If you buy just about any LHC physicist a beer, and talk for a while, eventually you'll learn that he or she lives for the day when we make the next great discovery at this amazing machine. Many of them are placing their bets on finding the Higgs boson, the long-sought-after particle that gives mass to all the others. But what form will the Higgs boson take? It could be a single, simple particle, which is what the very successful Standard Model predicts. But the Higgs boson in the Standard Model has a problem — the parameters that determine its mass must be tuned incredibly finely for the model to work, akin to balancing a pencil on its sharpened point. If the Higgs mass parameters in the theory changes even a tiny bit, the calculated mass of the Higgs boson itself would be too high for us to observe.

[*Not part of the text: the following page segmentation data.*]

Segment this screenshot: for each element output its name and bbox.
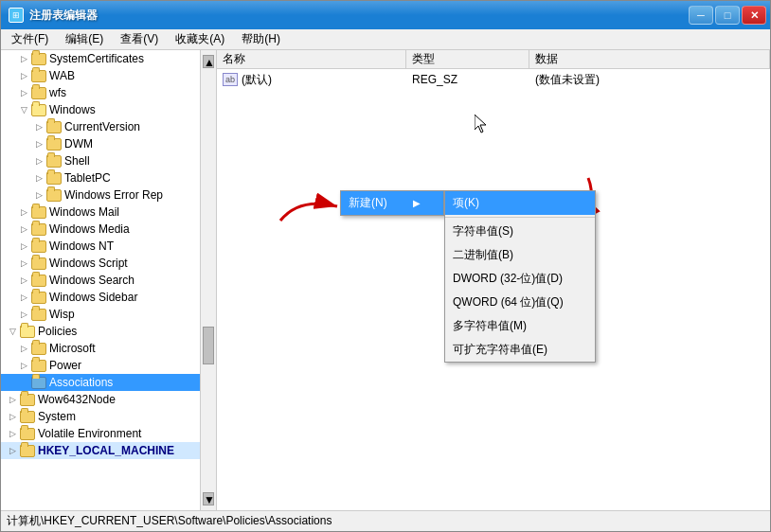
scroll-up-arrow[interactable]: ▲ — [203, 55, 214, 68]
folder-icon — [31, 257, 46, 270]
tree-item-windowssearch[interactable]: ▷ Windows Search — [1, 272, 216, 289]
tree-label: Microsoft — [49, 342, 96, 355]
tree-item-dwm[interactable]: ▷ DWM — [1, 135, 216, 152]
expander[interactable]: ▷ — [5, 408, 20, 425]
tree-item-windowsnt[interactable]: ▷ Windows NT — [1, 238, 216, 255]
submenu-item-binary[interactable]: 二进制值(B) — [445, 243, 595, 267]
tree-item-systemcertificates[interactable]: ▷ SystemCertificates — [1, 50, 216, 67]
reg-name-label: (默认) — [242, 72, 272, 88]
menu-help[interactable]: 帮助(H) — [235, 28, 287, 50]
tree-item-shell[interactable]: ▷ Shell — [1, 152, 216, 169]
new-context-menu[interactable]: 新建(N) ▶ — [340, 190, 444, 216]
menu-view[interactable]: 查看(V) — [114, 28, 165, 50]
expander[interactable]: ▷ — [16, 306, 31, 323]
minimize-button[interactable]: ─ — [689, 6, 713, 25]
folder-icon — [31, 275, 46, 287]
submenu-item-dword[interactable]: DWORD (32-位)值(D) — [445, 267, 595, 291]
tree-item-power[interactable]: ▷ Power — [1, 357, 216, 374]
menu-edit[interactable]: 编辑(E) — [59, 28, 110, 50]
expander[interactable]: ▷ — [5, 425, 20, 442]
expander[interactable]: ▷ — [31, 186, 46, 204]
expander[interactable]: ▷ — [16, 340, 31, 357]
title-bar: ⊞ 注册表编辑器 ─ □ ✕ — [1, 1, 770, 29]
expander[interactable]: ▷ — [5, 442, 20, 459]
tree-label: Power — [49, 359, 81, 372]
submenu-item-expandstring[interactable]: 可扩充字符串值(E) — [445, 338, 595, 362]
submenu-key-label: 项(K) — [453, 195, 479, 211]
tree-item-wab[interactable]: ▷ WAB — [1, 67, 216, 84]
expander[interactable]: ▷ — [16, 272, 31, 289]
reg-data-cell: (数值未设置) — [529, 72, 770, 88]
tree-item-volatile-environment[interactable]: ▷ Volatile Environment — [1, 425, 216, 442]
scroll-thumb[interactable] — [203, 327, 214, 364]
submenu-string-label: 字符串值(S) — [453, 223, 513, 239]
tree-item-system[interactable]: ▷ System — [1, 408, 216, 425]
scroll-down-arrow[interactable]: ▼ — [203, 492, 214, 505]
folder-icon-open — [31, 104, 46, 116]
submenu-item-key[interactable]: 项(K) — [445, 191, 595, 215]
submenu-item-qword[interactable]: QWORD (64 位)值(Q) — [445, 291, 595, 314]
folder-icon — [31, 206, 46, 219]
expander[interactable]: ▷ — [16, 221, 31, 238]
menu-file[interactable]: 文件(F) — [5, 28, 55, 50]
tree-item-windowsscript[interactable]: ▷ Windows Script — [1, 255, 216, 272]
menu-bar: 文件(F) 编辑(E) 查看(V) 收藏夹(A) 帮助(H) — [1, 29, 770, 50]
menu-favorites[interactable]: 收藏夹(A) — [169, 28, 231, 50]
expander[interactable]: ▷ — [16, 289, 31, 306]
expander[interactable]: ▷ — [31, 169, 46, 186]
window-title: 注册表编辑器 — [29, 8, 98, 24]
tree-label: Windows Media — [49, 222, 130, 236]
column-data-header: 数据 — [529, 50, 770, 68]
tree-item-policies[interactable]: ▽ Policies — [1, 323, 216, 340]
expander[interactable]: ▷ — [16, 84, 31, 101]
expander[interactable]: ▷ — [16, 204, 31, 221]
expander[interactable]: ▷ — [16, 67, 31, 84]
tree-scrollbar[interactable]: ▲ ▼ — [200, 50, 216, 510]
expander[interactable]: ▷ — [16, 238, 31, 255]
status-bar: 计算机\HKEY_CURRENT_USER\Software\Policies\… — [1, 510, 770, 531]
tree-item-tabletpc[interactable]: ▷ TabletPC — [1, 169, 216, 186]
tree-label: Windows Error Rep — [64, 188, 163, 202]
ctx-new-item[interactable]: 新建(N) ▶ — [341, 191, 443, 215]
expander[interactable] — [16, 374, 31, 391]
tree-item-hklm[interactable]: ▷ HKEY_LOCAL_MACHINE — [1, 442, 216, 459]
column-type-header: 类型 — [406, 50, 529, 68]
expander[interactable]: ▷ — [16, 357, 31, 374]
tree-item-windows[interactable]: ▽ Windows — [1, 101, 216, 118]
tree-item-wow6432node[interactable]: ▷ Wow6432Node — [1, 391, 216, 408]
reg-type-cell: REG_SZ — [406, 73, 529, 86]
submenu-dword-label: DWORD (32-位)值(D) — [453, 271, 563, 287]
folder-icon — [31, 309, 46, 321]
registry-row-default[interactable]: ab (默认) REG_SZ (数值未设置) — [217, 71, 770, 88]
ctx-separator — [445, 217, 595, 218]
expander[interactable]: ▽ — [16, 101, 31, 118]
close-button[interactable]: ✕ — [742, 6, 766, 25]
tree-label: CurrentVersion — [64, 120, 140, 133]
tree-item-microsoft[interactable]: ▷ Microsoft — [1, 340, 216, 357]
expander[interactable]: ▷ — [16, 255, 31, 272]
expander[interactable]: ▽ — [5, 323, 20, 340]
tree-label: WAB — [49, 69, 75, 82]
expander[interactable]: ▷ — [31, 118, 46, 135]
expander[interactable]: ▷ — [31, 152, 46, 169]
tree-label: HKEY_LOCAL_MACHINE — [38, 444, 174, 457]
tree-item-windowsmedia[interactable]: ▷ Windows Media — [1, 221, 216, 238]
tree-item-windowssidebar[interactable]: ▷ Windows Sidebar — [1, 289, 216, 306]
folder-icon — [20, 428, 35, 440]
submenu-item-string[interactable]: 字符串值(S) — [445, 220, 595, 243]
expander[interactable]: ▷ — [31, 135, 46, 152]
expander[interactable]: ▷ — [5, 391, 20, 408]
tree-item-currentversion[interactable]: ▷ CurrentVersion — [1, 118, 216, 135]
tree-item-wisp[interactable]: ▷ Wisp — [1, 306, 216, 323]
submenu-item-multistring[interactable]: 多字符串值(M) — [445, 314, 595, 338]
ctx-new-label: 新建(N) — [349, 195, 387, 211]
tree-item-associations[interactable]: Associations — [1, 374, 216, 391]
tree-item-windowserrorrep[interactable]: ▷ Windows Error Rep — [1, 186, 216, 204]
tree-item-windowsmail[interactable]: ▷ Windows Mail — [1, 204, 216, 221]
tree-item-wfs[interactable]: ▷ wfs — [1, 84, 216, 101]
tree-label: Wisp — [49, 308, 75, 321]
expander[interactable]: ▷ — [16, 50, 31, 67]
maximize-button[interactable]: □ — [715, 6, 740, 25]
new-submenu[interactable]: 项(K) 字符串值(S) 二进制值(B) DWORD (32-位)值(D) QW… — [444, 190, 596, 363]
right-header: 名称 类型 数据 — [217, 50, 770, 69]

And so physicists keep their options, and their eyes, open for other possibilities. One such possibility is that there is a symmetry in nature called supersymmetry, which would mean that for every particle we know about already, there is a super-partner which differs by half a unit of spin. In the simplest version of this model, the Higgs boson is not one but five particles: three neutral and two charged.

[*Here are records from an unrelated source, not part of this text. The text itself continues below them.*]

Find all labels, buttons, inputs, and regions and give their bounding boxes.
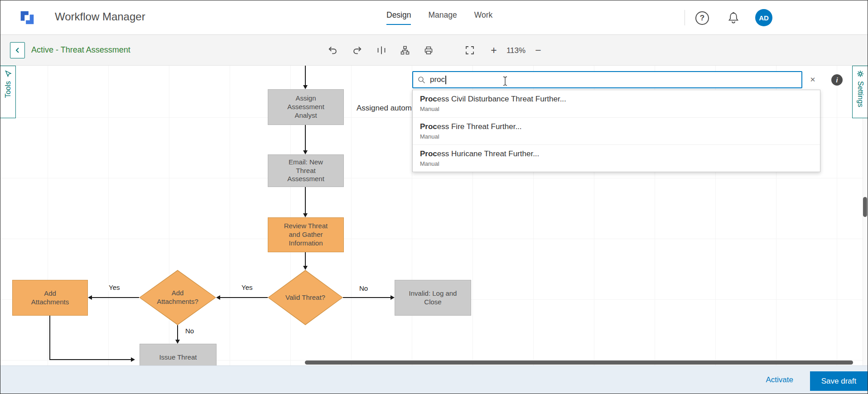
app-header: Workflow Manager Design Manage Work ? AD bbox=[0, 0, 868, 35]
redo-icon[interactable] bbox=[351, 44, 363, 57]
zoom-in-icon[interactable]: + bbox=[487, 44, 500, 57]
search-input[interactable]: proc bbox=[412, 71, 802, 88]
main-nav: Design Manage Work bbox=[386, 10, 492, 25]
search-query-text: proc bbox=[430, 75, 445, 84]
arrowhead-down bbox=[175, 340, 180, 344]
result-type: Manual bbox=[420, 106, 813, 112]
tools-panel-tab[interactable]: Tools bbox=[0, 66, 16, 118]
tools-tab-label: Tools bbox=[4, 81, 12, 98]
result-match: Proc bbox=[420, 95, 437, 103]
result-rest: ess Huricane Threat Further... bbox=[437, 149, 540, 158]
diagram-toolbar: Active - Threat Assessment bbox=[0, 35, 868, 66]
node-label: Review Threat and Gather Information bbox=[281, 222, 331, 247]
arrowhead-down bbox=[303, 150, 308, 154]
edge-line bbox=[92, 297, 139, 298]
info-glyph: i bbox=[836, 77, 838, 84]
node-assign-assessment-analyst[interactable]: Assign Assessment Analyst bbox=[268, 89, 344, 125]
result-rest: ess Fire Threat Further... bbox=[437, 122, 522, 131]
activate-button[interactable]: Activate bbox=[766, 375, 793, 384]
back-button[interactable] bbox=[10, 42, 25, 58]
search-result-item[interactable]: Process Huricane Threat Further... Manua… bbox=[413, 144, 820, 172]
edge-label-no: No bbox=[358, 284, 369, 292]
search-results-dropdown: Process Civil Disturbance Threat Further… bbox=[412, 90, 820, 172]
footer-bar: Activate Save draft bbox=[0, 365, 868, 394]
header-divider bbox=[685, 10, 685, 25]
search-result-item[interactable]: Process Civil Disturbance Threat Further… bbox=[413, 90, 820, 117]
edge-line bbox=[49, 316, 50, 360]
distribute-layout-icon[interactable] bbox=[375, 44, 388, 57]
arrowhead-down bbox=[303, 213, 308, 217]
edge-line bbox=[305, 187, 306, 214]
arrowhead-down bbox=[303, 266, 308, 270]
help-icon[interactable]: ? bbox=[695, 11, 709, 25]
clear-search-icon[interactable]: ✕ bbox=[806, 73, 819, 86]
avatar-initials: AD bbox=[759, 14, 769, 22]
tools-icon bbox=[4, 70, 12, 78]
node-label: Valid Threat? bbox=[268, 270, 343, 325]
edge-line bbox=[343, 297, 391, 298]
edge-line bbox=[177, 325, 178, 340]
result-type: Manual bbox=[420, 133, 813, 140]
edge-line bbox=[305, 125, 306, 151]
arrowhead-down bbox=[303, 85, 308, 89]
edge-annotation: Assigned autom bbox=[357, 104, 412, 113]
arrowhead-right bbox=[391, 295, 395, 300]
result-rest: ess Civil Disturbance Threat Further... bbox=[437, 95, 566, 103]
settings-tab-label: Settings bbox=[856, 81, 864, 107]
node-label: Issue Threat bbox=[159, 353, 197, 362]
close-icon: ✕ bbox=[810, 76, 816, 84]
node-label: Invalid: Log and Close bbox=[407, 289, 459, 307]
nav-tab-manage[interactable]: Manage bbox=[428, 10, 457, 25]
result-title: Process Civil Disturbance Threat Further… bbox=[420, 95, 813, 104]
node-email-new-threat-assessment[interactable]: Email: New Threat Assessment bbox=[268, 154, 344, 187]
node-issue-threat[interactable]: Issue Threat bbox=[140, 344, 217, 365]
undo-icon[interactable] bbox=[327, 44, 339, 57]
edge-line bbox=[305, 252, 306, 266]
diagram-title: Active - Threat Assessment bbox=[31, 45, 130, 55]
node-valid-threat-decision[interactable]: Valid Threat? bbox=[268, 270, 343, 325]
result-match: Proc bbox=[420, 122, 437, 131]
nav-tab-design[interactable]: Design bbox=[386, 10, 411, 25]
node-label: Assign Assessment Analyst bbox=[282, 94, 330, 120]
vertical-scrollbar[interactable] bbox=[863, 197, 867, 217]
node-add-attachments[interactable]: Add Attachments bbox=[12, 280, 88, 316]
settings-panel-tab[interactable]: Settings bbox=[852, 66, 868, 118]
edge-label-yes: Yes bbox=[241, 283, 253, 291]
text-caret bbox=[445, 76, 446, 84]
help-glyph: ? bbox=[700, 14, 704, 23]
app-title: Workflow Manager bbox=[55, 10, 145, 23]
nav-tab-work[interactable]: Work bbox=[474, 10, 493, 25]
text-cursor-pointer bbox=[502, 76, 508, 86]
search-icon bbox=[418, 76, 425, 84]
fit-to-screen-icon[interactable] bbox=[463, 44, 476, 57]
edge-line bbox=[49, 359, 131, 360]
arrowhead-left bbox=[88, 295, 92, 300]
search-result-item[interactable]: Process Fire Threat Further... Manual bbox=[413, 117, 820, 144]
result-match: Proc bbox=[420, 149, 437, 158]
arrowhead-right bbox=[131, 357, 135, 362]
node-review-threat[interactable]: Review Threat and Gather Information bbox=[268, 217, 344, 252]
horizontal-scrollbar[interactable] bbox=[305, 360, 853, 365]
zoom-out-icon[interactable]: − bbox=[532, 44, 545, 57]
edge-label-no: No bbox=[184, 327, 195, 335]
result-title: Process Huricane Threat Further... bbox=[420, 149, 813, 159]
notifications-bell-icon[interactable] bbox=[727, 11, 740, 24]
node-invalid-log-close[interactable]: Invalid: Log and Close bbox=[395, 280, 471, 316]
app-window: Yes Yes No No Assigned autom Assign Asse… bbox=[0, 0, 868, 394]
result-type: Manual bbox=[420, 160, 813, 167]
hierarchy-layout-icon[interactable] bbox=[399, 44, 411, 57]
gear-icon bbox=[856, 70, 864, 78]
workflow-manager-logo bbox=[18, 8, 37, 27]
edge-line bbox=[220, 297, 268, 298]
chevron-left-icon bbox=[14, 47, 21, 54]
arrowhead-left bbox=[216, 295, 220, 300]
save-draft-button[interactable]: Save draft bbox=[810, 371, 868, 391]
node-label: Add Attachments? bbox=[139, 270, 216, 325]
print-icon[interactable] bbox=[422, 44, 435, 57]
node-label: Add Attachments bbox=[28, 289, 72, 307]
node-label: Email: New Threat Assessment bbox=[282, 158, 330, 183]
edge-line bbox=[305, 66, 306, 86]
node-add-attachments-decision[interactable]: Add Attachments? bbox=[139, 270, 216, 325]
user-avatar[interactable]: AD bbox=[755, 9, 772, 26]
info-icon[interactable]: i bbox=[831, 74, 843, 86]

With the sample of physics data collected last year, CMS physicists have carried out one of the first searches for the neutral Higgs bosons in supersymmetry at the LHC. Ephemeral in nature, the Higgs boson strongly prefers to decay to the most massive particles that it can. The CMS team searched for cases where the Higgs bosons decays to pairs of (τ) tau leptons, the heaviest cousins of the electron. The nice thing experimentally is that there is a well-known particle, the Z boson, which also decays to tau pairs and serves as a “standard candle” to calibrate the Higgs boson search.

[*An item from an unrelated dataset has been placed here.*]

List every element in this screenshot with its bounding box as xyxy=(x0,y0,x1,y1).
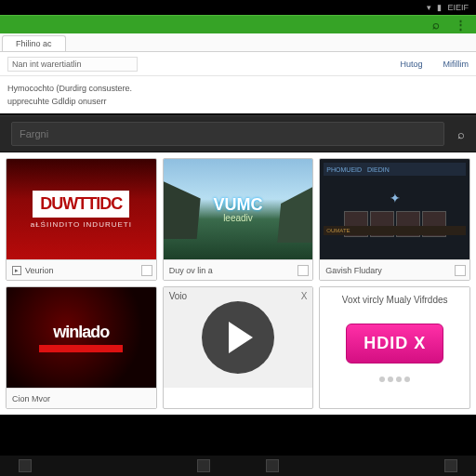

The tau leptons from the Higgs (or Z) are detected in CMS by the particles into which they decay. About 35% of the time, a τ will decay to a familiar electron or muon, plus two neutrinos that are not detected. CMS is particularly well-suited to triggering on collision events in which there are high-energy electrons or muons, and so we demand that at least one of the two τs decay this way.

The other 65% of τ decays give one or three charged pions, plus one or more neutral pions, and a neutrino, which escapes detection. The neutral pions give high-energy gamma rays that are well-measured in the electromagnetic calorimeter, and the charged pions leave tracks in the silicon tracking system. While these “hadronic” τ decays (i.e. decays into pions) are well measured, they are very similar to the “jets” of pions that come from quarks and gluons, which are much more numerous. The CMS team has developed powerful new algorithms to identify τ decays among the millions of jets.

The result of the search? No Higgs signal yet, but the search covered a large, previously unexplored region of supersymmetry parameter space, out to very high masses unattainable at Fermilab's Tevatron or earlier at LEP at CERN, as shown by the light-blue region on the graph below. Had the Higgs boson of suersymmetry been somewhere in that region, the CMS team would have found it. Fingers are crossed for this year's data — stay tuned!

Figure caption: The light-blue region shows the limits placed on the existence of the Higgs boson.